Senator Fintan Warfield recalled the homophobic abuse he has suffered in his own life as he urged schools and workplaces to support an initiative to tackle the issue.
Senator Warfield, who is openly gay and Sinn Féin activist and party spokesperson on youth affairs, LGBTQI rights and the arts, last week issued a statement backing the ‘StandUp!’ campaign by LGBT advocacy and support group BeLonG To.
BeLonG To’s Stand Up! campaign was identified as one of the key actions schools can take under the Government’s National Action Plan on Bullying.
Senator Warfield, who recently experienced a homophobic incident when he and his boyfriend were verbally abused on a trip to London, said:
“Homophobia is real – marriage equality was never going to solve the problem entirely.
“One of the wrongs that the LGBT community is trying to address is that we’ve been dropping the “t” from LGBT and not prioritising transgender rights.
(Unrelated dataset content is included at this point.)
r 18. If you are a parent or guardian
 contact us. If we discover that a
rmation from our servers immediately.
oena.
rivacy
“The Gender Recognition Act 2015 was very progressive, but it needs amending as 16 and 17-year-olds need to go through the onerous process of the courts and parental consent to self-determine their own gender.
“Despite substantial steps for equality in recent years, LBGT bullying and prejudice are still commonplace in Ireland. Due to this, our youth face distress coming out for fear of discrimination or mistreatment.”
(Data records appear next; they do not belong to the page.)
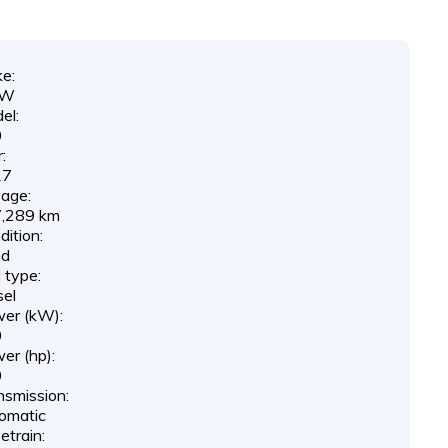
e:
MW
el:
0
:
17
eage:
,289 km
ition:
ed
 type:
sel
er (kW):
0
er (hp):
0
nsmission:
omatic
etrain: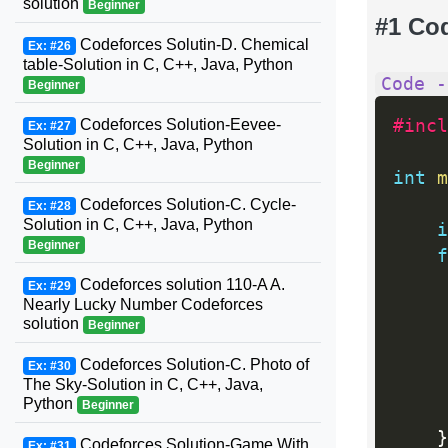
solution
Beginner
#1 Co
Codeforces Solutin-D. Chemical
Ex: #26
table-Solution in C, C++, Java, Python
Code -
Beginner
Codeforces Solution-Eevee-
#incl
Ex: #27
Solution in C, C++, Java, Python
Beginner
int
m
Codeforces Solution-C. Cycle-
Ex: #28
Solution in C, C++, Java, Python
i
Beginner
f
Codeforces solution 110-A A.
Ex: #29
Nearly Lucky Number Codeforces
solution
Beginner
Codeforces Solution-C. Photo of
Ex: #30
The Sky-Solution in C, C++, Java,
Python
Beginner
}
Codeforces Solution-Game With
Ex: #31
When asked about his own experiences, Senator Warfield said:
“When I was in school, I didn’t come out but there was a BeLonG To poster in the school condemning homophobia.
“It said ‘it’s okay to be gay’, and I found that visibility reassuring and a realisation that staff could be approached.
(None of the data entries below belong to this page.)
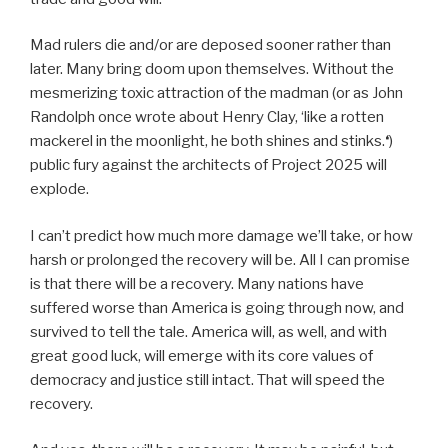
Mad rulers die and/or are deposed sooner rather than
later. Many bring doom upon themselves. Without the
mesmerizing toxic attraction of the madman (or as John
Randolph once wrote about Henry Clay, ‘like a rotten
mackerel in the moonlight, he both shines and stinks.
‘
)
public fury against the architects of Project 2025 will
explode.
I can’t predict how much more damage we’ll take, or how
harsh or prolonged the recovery will be. All I can promise
is that there will be a recovery. Many nations have
suffered worse than America is going through now, and
survived to tell the tale. America will, as well, and with
great good luck, will emerge with its core values of
democracy and justice still intact. That will speed the
recovery.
“The only proven way to tackle homophobia and transphobia is to make intolerance unacceptable in our schools, workplaces and wider society and for LGBT allies to support their friends, colleagues and family members.
“That’s why I called on schools and workplaces to support BeLonG To’s ‘Stand Up!’ week and put an end to homophobia and transphobia.”
According to the CSO, 26 gender and LGBT related incidents were reported to the Gardaí in the first six months of 2016.